> [Task to carry out]:
Please retype the listing below exactly as it stands, skipping any pictures.

------------------------

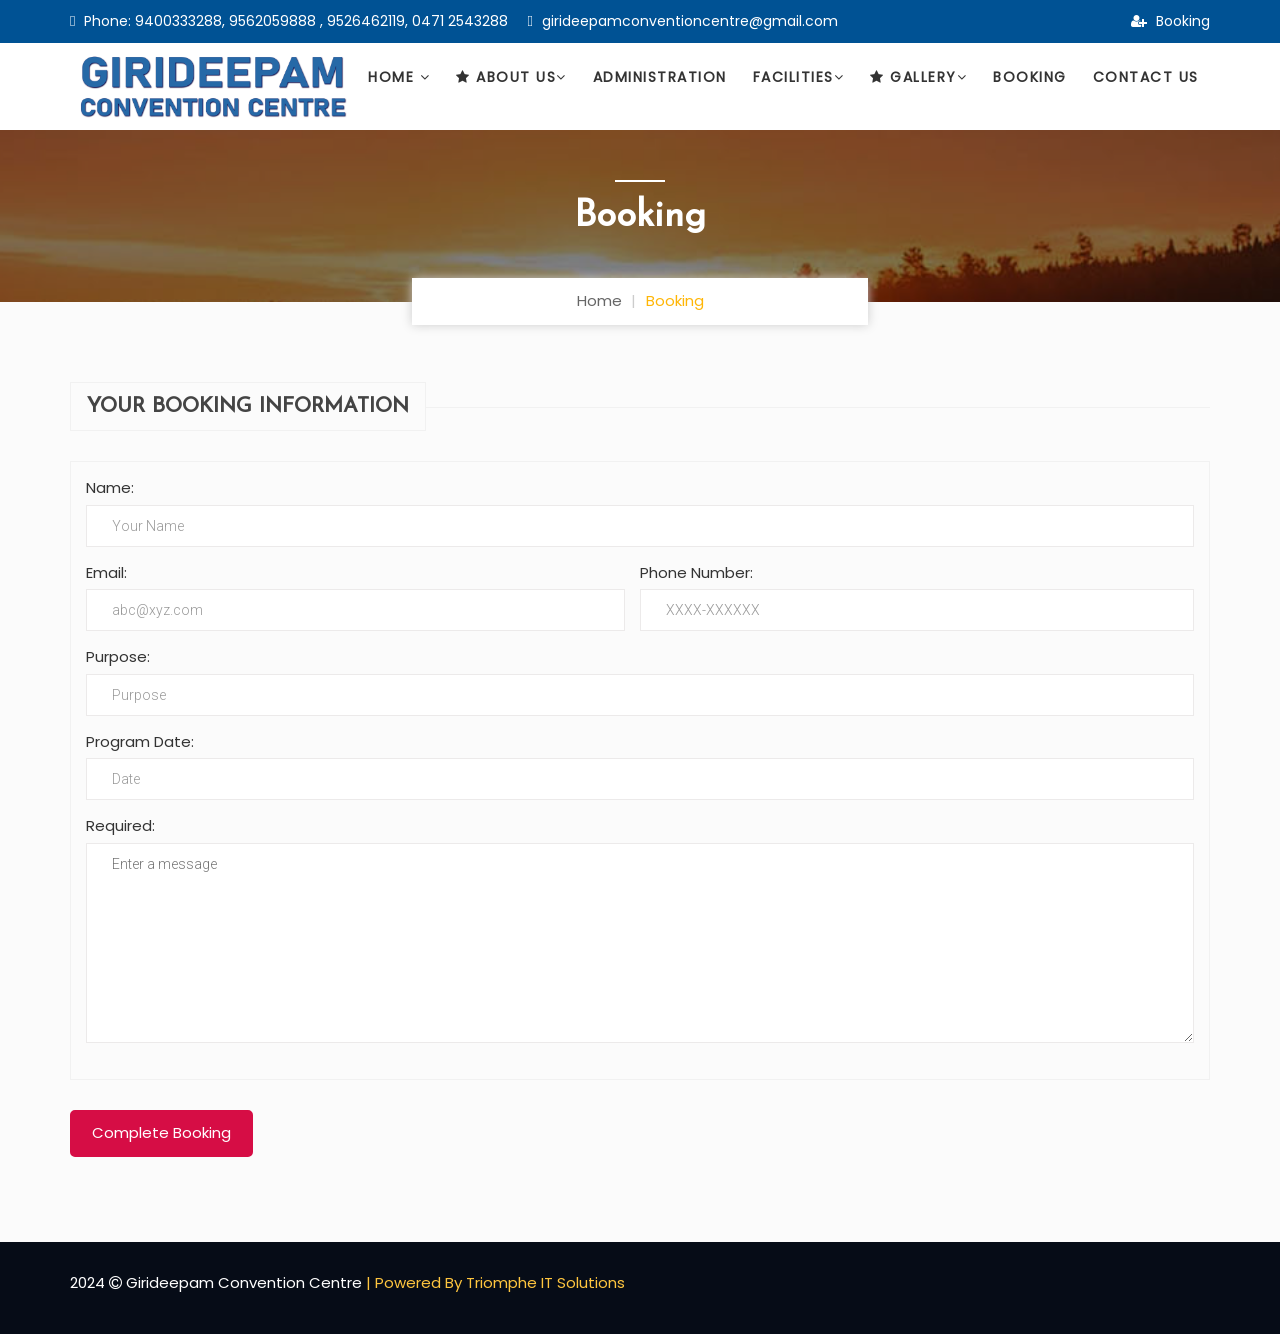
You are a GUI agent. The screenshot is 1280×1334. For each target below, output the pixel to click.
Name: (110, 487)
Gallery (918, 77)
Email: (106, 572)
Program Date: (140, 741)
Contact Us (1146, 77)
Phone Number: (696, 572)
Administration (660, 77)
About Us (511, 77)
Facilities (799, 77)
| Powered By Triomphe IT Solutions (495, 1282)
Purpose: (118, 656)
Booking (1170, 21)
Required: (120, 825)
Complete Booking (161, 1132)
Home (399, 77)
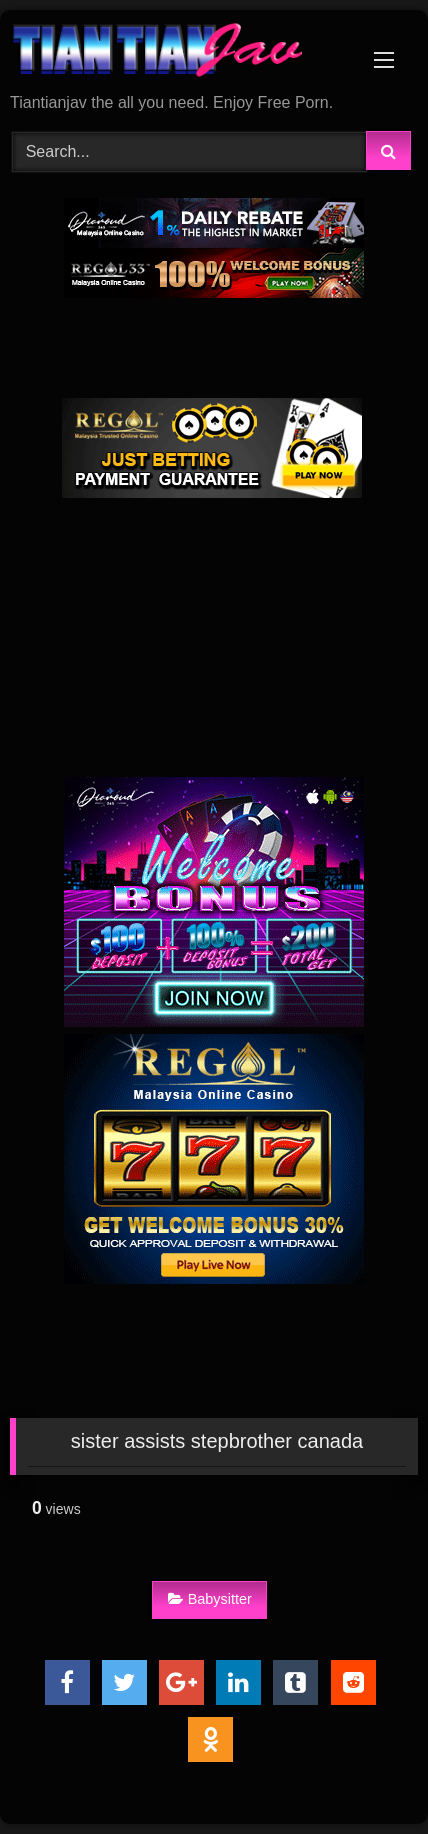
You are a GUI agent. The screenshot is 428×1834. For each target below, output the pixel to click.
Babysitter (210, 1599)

------------------------

> [Response for this exercise]:
You are a GUI agent. The screenshot is 1280×1334. For each target below, output the pixel to click.
Name: (110, 487)
Gallery (918, 77)
Email: (106, 572)
Program Date: (140, 741)
Contact Us (1146, 77)
Phone Number: (696, 572)
Administration (660, 77)
About Us (511, 77)
Facilities (799, 77)
| Powered By Triomphe IT Solutions (495, 1282)
Purpose: (118, 656)
Booking (1170, 21)
Required: (120, 825)
Complete Booking (161, 1132)
Home (399, 77)
You are a GUI agent. The screenshot is 428×1834. For each target below, output the pixel to click.
Babysitter (210, 1599)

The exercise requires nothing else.